In an interview on CBS, Trump outlined his U.S. strategy for Syria if ISIS makes a comeback due to the vacuum created by the pullout of U.S. troops:
“We have very fast airplanes, we have very good cargo planes. We can come back very quickly, and I’m not leaving,” he said. “We have a base in Iraq and the base is a fantastic edifice. I mean, I was there recently, and I couldn’t believe the money that was spent on these massive runways. And these — I’ve rarely seen anything like it.”
The Ain al-Asad military base in Iraq to which Trump was referring was nearly the site of a deadly attack over the weekend. Iraqi military personnel discovered and managed to defuse three Grad rockets pointed at the base set with electronic timers. The projectiles, which were made in Iran, were set to fire 15 minutes before they were disabled.
Trump also said he plans to transfer some of the American troops stationed in Syria to Iraq.
ISIS fighters still retain a stronghold in southeastern Syria in an area of about six square kilometers in the villages of Marashida and Baghuz Fawqani, both located close to the Iraqi border.

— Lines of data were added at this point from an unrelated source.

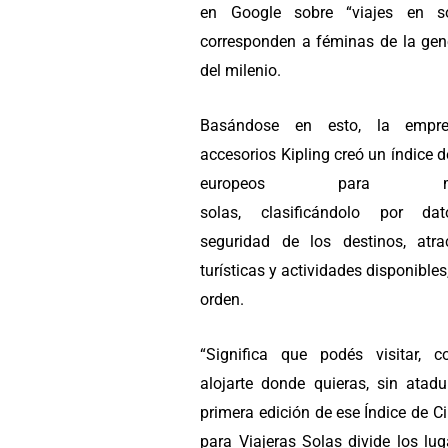
en Google sobre “viajes en sol
corresponden a féminas de la gen
del milenio.
Basándose en esto, la empr
accesorios Kipling creó un índice d
europeos para muj
solas, clasificándolo por da
seguridad de los destinos, atra
turísticas y actividades disponibles
orden.
“Significa que podés visitar, 
alojarte donde quieras, sin atadu
primera edición de ese
Índice de C
para Viajeras Solas divide los lu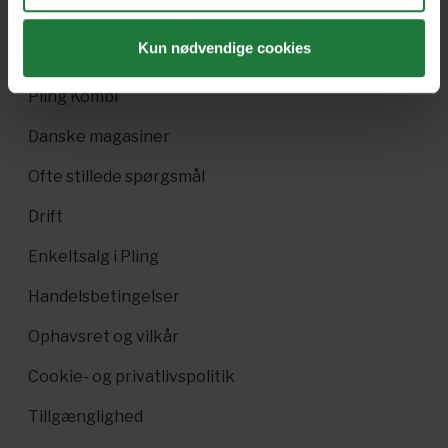
Gavekort
Kun nødvendige cookies
Pling Favorit
Pling Kombi
Danske magasiner
Ofte stillede spørgsmål
Drift
Enkeltsalg i Pling
Handelsbetingelser
Ophavsret og vilkår
Cookie- og privatlivspolitik
Tillgænglighed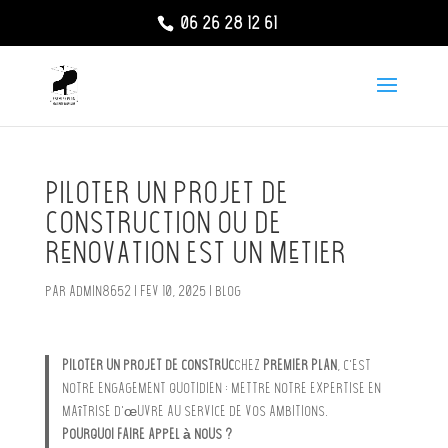
06 26 28 12 61
Piloter un projet de
construction ou de
rénovation est un métier
par
admin8652
|
Fév 10, 2025
|
Blog
Piloter un projet de construc
Chez
Premier Plan
, c’est
notre engagement quotidien : mettre notre expertise en
maîtrise d’œuvre au service de vos ambitions.
Pourquoi faire appel à nous ?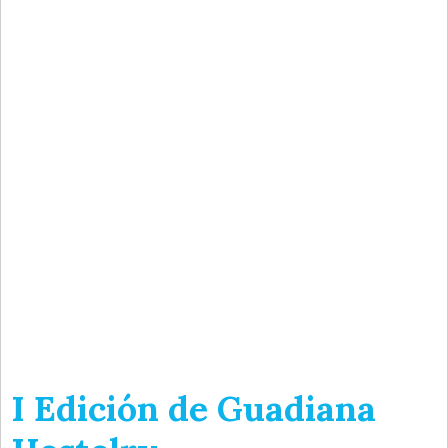
I Edición de Guadiana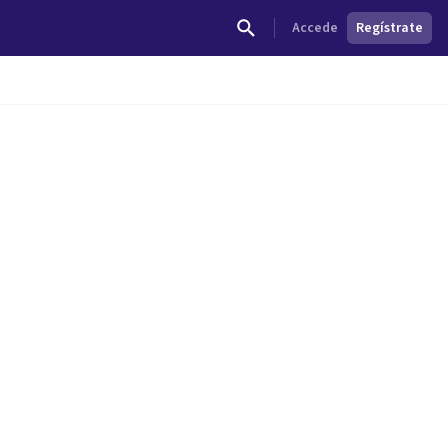
Accede
Regístrate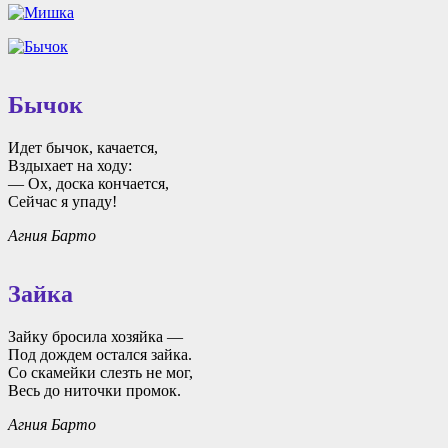
Бычок
Идет бычок, качается,
Вздыхает на ходу:
— Ох, доска кончается,
Сейчас я упаду!
Агния Барто
Зайка
Зайку бросила хозяйка —
Под дождем остался зайка.
Со скамейки слезть не мог,
Весь до ниточки промок.
Агния Барто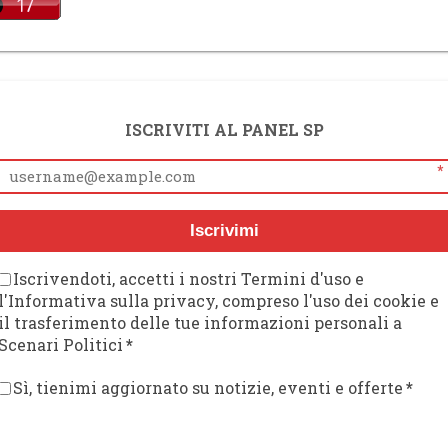
ISCRIVITI AL PANEL SP
*
Iscrivimi
Iscrivendoti, accetti i nostri Termini d'uso e
l'Informativa sulla privacy, compreso l'uso dei cookie e
il trasferimento delle tue informazioni personali a
Scenari Politici
*
Sì, tienimi aggiornato su notizie, eventi e offerte
*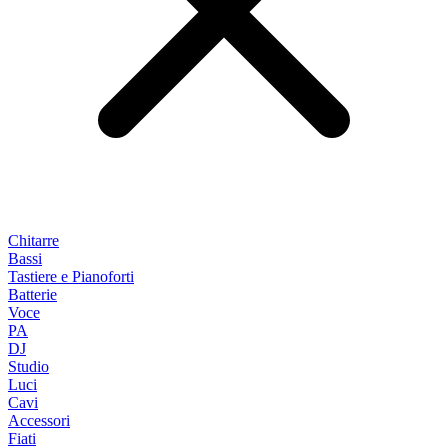
Chitarre
Bassi
Tastiere e Pianoforti
Batterie
Voce
PA
DJ
Studio
Luci
Cavi
Accessori
Fiati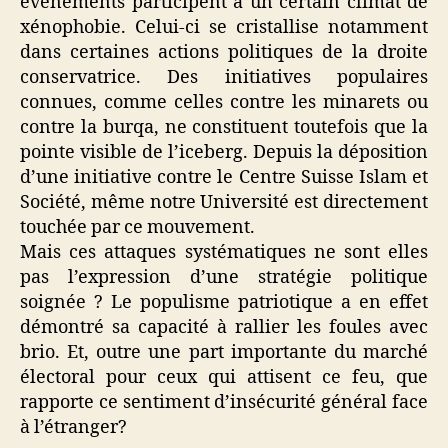
évènements participent à un certain climat de
xénophobie. Celui-ci se cristallise notamment
dans certaines actions politiques de la droite
conservatrice. Des initiatives populaires
connues, comme celles contre les minarets ou
contre la burqa, ne constituent toutefois que la
pointe visible de l’iceberg. Depuis la déposition
d’une initiative contre le Centre Suisse Islam et
Société, même notre Université est directement
touchée par ce mouvement.
Mais ces attaques systématiques ne sont elles
pas l’expression d’une stratégie politique
soignée ? Le populisme patriotique a en effet
démontré sa capacité à rallier les foules avec
brio. Et, outre une part importante du marché
électoral pour ceux qui attisent ce feu, que
rapporte ce sentiment d’insécurité général face
à l’étranger?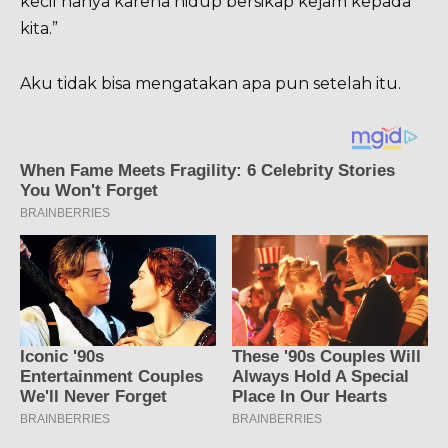
kecil hanya karena hidup bersikap kejam kepada
kita.”
Aku tidak bisa mengatakan apa pun setelah itu.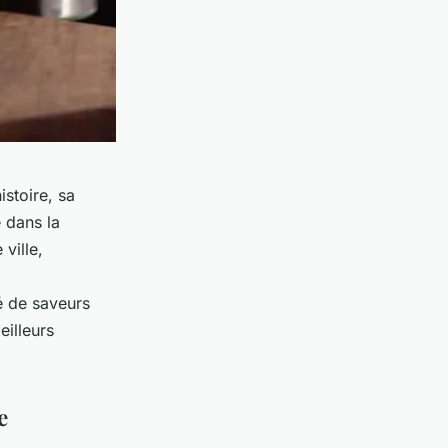
stoire, sa
e dans la
ville,
é de saveurs
eilleurs
e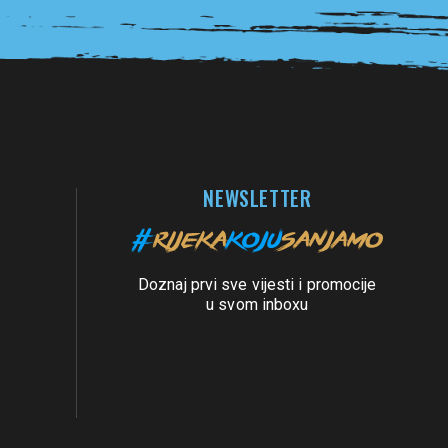
NEWSLETTER
Doznaj prvi sve vijesti i promocije
u svom inboxu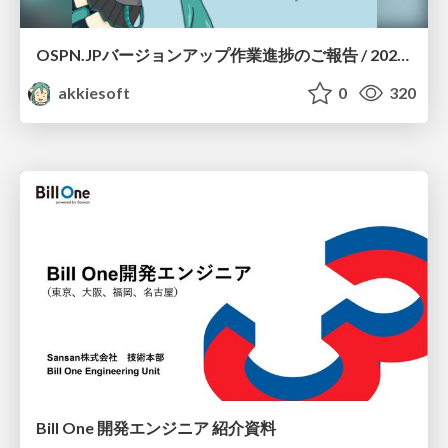
OSPN.JPバージョンアップ作業進捗のご報告 / 20260801-osc26kyoto
akkiesoft
0
320
Bill One 開発エンジニア 紹介資料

At the height of the terror group’s power in the Middle East, it controlled 34,000 square miles in Syria and Iraq, territory the size of Britain.
Despite his assertion that the U.S. will return to Syria if needed, Trump is facing stiff opposition from 43 Republicans in the Senate over the pullout.
The Republican chairman of the Senate Homeland Security Committee, Ron Johnson of Wisconsin, called the withdrawal plan “tragic” and “unconscionable.”
In an interview on Fox, Johnson spoke about the dire consequences of the pullout for America’s Kurdish allies as well as the possibility of the re-emergence of ISIS.
“ISIS was able to rise from the thoroughly defeated ashes of al-Qaeda in Iraq, and I don’t want to be making the same statement six months from now that we bugged out of Syria unwisely and that ISIS has re-emerged from the defeated ashes of ISIS in Syria,” he said, adding,“I think it would just be tragic if we bugged out, left the Kurds who, by and large, have done the fighting and have defeated the ISIS caliphate, the territorial caliphate and ISIS, if we just abandoned them to the mercies — and I use that term loosely — of Russia and Iran and, possibly, Turkey. It would just be unconscionable.”
Shortly after announcing the pullout, the U.S. demanded Turkey guarantee the safety of the Kurdish fighters in northeastern Syria when America leaves the region. However, Turkey’s Islamist president, Recep Erdogan, called the demand “a very serious mistake” and flatly told U.S. National Security Advisor John Bolton, “We cannot make any concessions in this regard.”
Erdogan’s spokesman reiterated Turkey would not seek permission from its allies to attack the Kurds, whom it regards as its mortal enemy due to their nationalist aspirations. He did say Turkey will coordinate its operations with its allies in this regard.